Brief — Would you print every entry below exactly as written, omitting the images?

Task material —
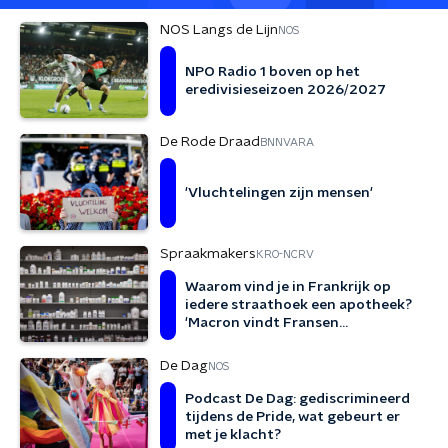
NOS Langs de Lijn
NOS
NPO Radio 1 boven op het
eredivisieseizoen 2026/2027
De Rode Draad
BNNVARA
'Vluchtelingen zijn mensen'
Spraakmakers
KRO-NCRV
Waarom vind je in Frankrijk op
iedere straathoek een apotheek?
'Macron vindt Fransen
medicijnverslaafd'
De Dag
NOS
Podcast De Dag: gediscrimineerd
tijdens de Pride, wat gebeurt er
met je klacht?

Written solution —
NOS Langs de Lijn
NOS
NPO Radio 1 boven op het
eredivisieseizoen 2026/2027
De Rode Draad
BNNVARA
'Vluchtelingen zijn mensen'
Spraakmakers
KRO-NCRV
Waarom vind je in Frankrijk op
iedere straathoek een apotheek?
'Macron vindt Fransen
medicijnverslaafd'
De Dag
NOS
Podcast De Dag: gediscrimineerd
tijdens de Pride, wat gebeurt er
met je klacht?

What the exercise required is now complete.